In the earlier post, we discussed CIS Security Benchmarks and how it can be useful to public or private organizations. In this post, we will explore some of the CIS Critical Security Controls.
The CIS Critical Security Controls, also known as CIS Controls, are a concise, prioritized set of cyber practices created to stop today’s most pervasive and dangerous cyber attacks. The CIS controls are developed, refined and validated by a community of leading experts around the world. Though it’s widely considered that by applying top 5 CIS controls, an organization should be able to reduce 85 percents of risk related to cyberattack, we will review all 20 CIS controls here for clarity sake.
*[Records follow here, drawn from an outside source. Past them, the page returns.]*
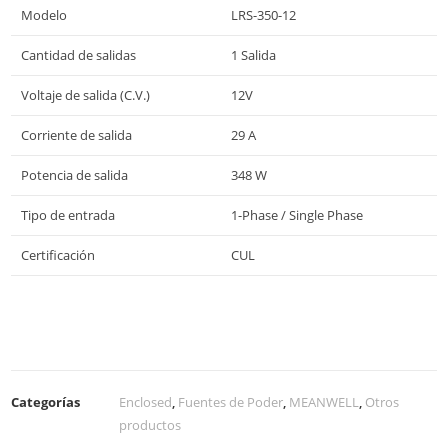
Modelo
LRS-350-12
Cantidad de salidas
1 Salida
Voltaje de salida (C.V.)
12V
Corriente de salida
29 A
Potencia de salida
348 W
Tipo de entrada
1-Phase / Single Phase
Certificación
CUL
Categorías
Enclosed
,
Fuentes de Poder
,
MEANWELL
,
Otros
productos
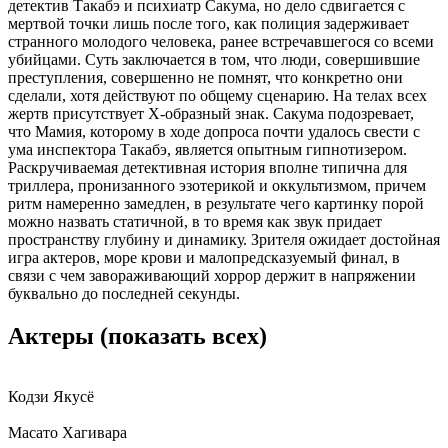
детектив Такабэ и психиатр Сакума, но дело сдвигается с
мертвой точки лишь после того, как полиция задерживает
странного молодого человека, ранее встречавшегося со всеми
убийцами. Суть заключается в том, что люди, совершившие
преступления, совершенно не помнят, что конкретно они
сделали, хотя действуют по общему сценарию. На телах всех
жертв присутствует X-образный знак. Сакума подозревает,
что Мамия, которому в ходе допроса почти удалось свести с
ума инспектора Такабэ, является опытным гипнотизером.
Раскручиваемая детективная история вполне типична для
триллера, пронизанного эзотерикой и оккультизмом, причем
ритм намеренно замедлен, в результате чего картинку порой
можно назвать статичной, в то время как звук придает
пространству глубину и динамику. Зрителя ожидает достойная
игра актеров, море крови и малопредсказуемый финал, в
связи с чем завораживающий хоррор держит в напряжении
буквально до последней секунды.
Актеры
(показать всех)
Кодзи Якусё
Масато Хагивара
- CSC # 1: Inventory of Authorized and Unauthorized Device
- CSC # 2: Inventory of Authorized and Unauthorized Software
- CSC # 3: Secure Configurations for Hardware and Software
- CSC # 4: Continuous Vulnerability Assessment and Remediation
- CSC # 5: Controlled Use of Administrative Privileges
- CSC # 6: Maintenance, Monitoring, and Analysis of Audit Logs
- CSC # 7: Email and Web Browser Protections
- CSC # 8: Malware Defenses
- CSC # 9: Limitation and Control of Network Ports
- CSC # 10: Data Recovery Capability
- CSC # 11: Secure Configurations for Network Devices
- CSC # 12: Boundary Defense
- CSC # 13: Data Protection
- CSC # 14: Controlled Access Based on the Need to Know
- CSC # 15: Wireless Access Control
- CSC # 16: Account Monitoring and Control
- CSC # 17: Security Skills Assessment and Appropriate Training to Fill Gaps
- CSC # 18: Application Software Security
- CSC # 19: Incident Response and Management
- CSC # 20: Penetration Tests and Red Team Exercises
Each of these controls has its own sub-control, which has it’s own threshold metrics (from Low Risk, Medium Risk, or High Risk). For example, our first control states that we should have an inventory of authorized and unauthorized devices. First sub-control requires us to deploy an “automated” asset inventory discovery tool and as a part of that our metric should be How many “Unauthorized” Devices present in our network at a given time. If that number is somewhere between 0-1%, that’s considered Low Risk. If that number is between 1-4%, it’s medium risk while anything above 4% is considered High Risk – and appropriate actions should be taken to mitigate such risks!